In July, Addison received an email from her largest supplier, which sources its oil from Australia and California, informing her that the price of wholesale olive oil was rising more than 30 percent, effective immediately. Soon after, its second and third largest suppliers followed suit.

“Everyone jumped on the bandwagon and immediately raised prices.Addison said, noting that it showed how global markets work. On Tuesday he placed a purchase order for olive oil at $39.50 a gallon, which until recently had cost him $29.50.

Some companies like Addison’s are looking to the southern hemisphere for more olive oil, but the impact of shortages in the Mediterranean may be difficult to avoid as the scramble for dwindling supplies makes it harder to reach an agreement on Chile or Argentina. olive oil.

Leah Bradley, chief financial officer of Veronica Foods, an olive oil supplier in California that counts Ms. Spangler’s Infused Oils & Vinegars among its customers, said South America and Australia had good crops last year, which helped mitigate part of the damage in Spain. . “Relying on one hemisphere, one country or one region is not sustainable,” she said.

Because olive oil is produced in so many different parts of the world, the fear among sellers is not so much about shortages as about how much consumers are willing to pay.

At Olive Oil Source, Addison hasn’t noticed a drop in sales, which surprised him. In fact, he has seen a 20 percent increase since July, even though he has passed on all the “seized” costs he pays to his suppliers. He said he hoped the business would remain lucrative.

The ability and willingness of consumers to bear the burden of higher prices has surprised economists and repeatedly defied predictions of a slowdown. But rising prices for some goods may be approaching the point where shoppers will eventually reduce their spending.

Jesse Shapell, owner of Barboncino, a Neapolitan-style pizzeria in the Crown Heights neighborhood of Brooklyn, New York, said he had really noticed the most recent increase in the price of olive oil in recent weeks. If prices continue to rise, he may have to use less, he said.

“As a small business already operating on slim margins, the rising cost of an essential ingredient like olive oil creates another challenge in bringing affordable, high-quality pizza and cuisine to our community,” Shapell said.

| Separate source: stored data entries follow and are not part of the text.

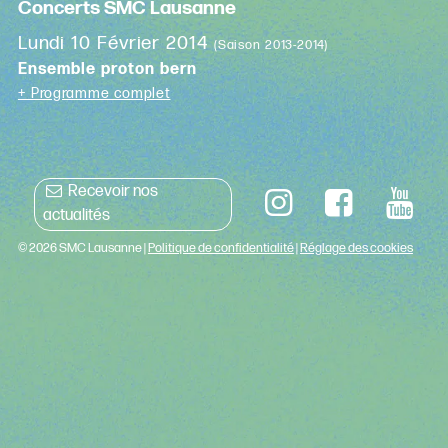
Concerts SMC Lausanne
Lundi 10 Février 2014
(Saison 2013-2014)
Ensemble proton bern
+ Programme complet
Recevoir nos
actualités
© 2026 SMC Lausanne |
Politique de confidentialité
|
Réglage des cookies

Gray Brooks, owner of Pizzeria Toro in Durham, North Carolina, said olive oil was crucial to giving his pizza crust the flavor and texture he described as a “hybrid between traditional pizza dough and focaccia.” “.

The rising cost of olive oil, which Brooks sources from Italy, forced him to raise prices this month by 5 to 10 percent, he said, with about half of the increase due to the cost of olive oil. Most of his pizzas went up $1, and some went up $2, like the lamb meatball and venison sausage pies.

He won’t change his recipe, but said rising food costs had made his job more difficult and olive oil was the latest headache.

“A lot of people like me are feeling the weight of this,” he said.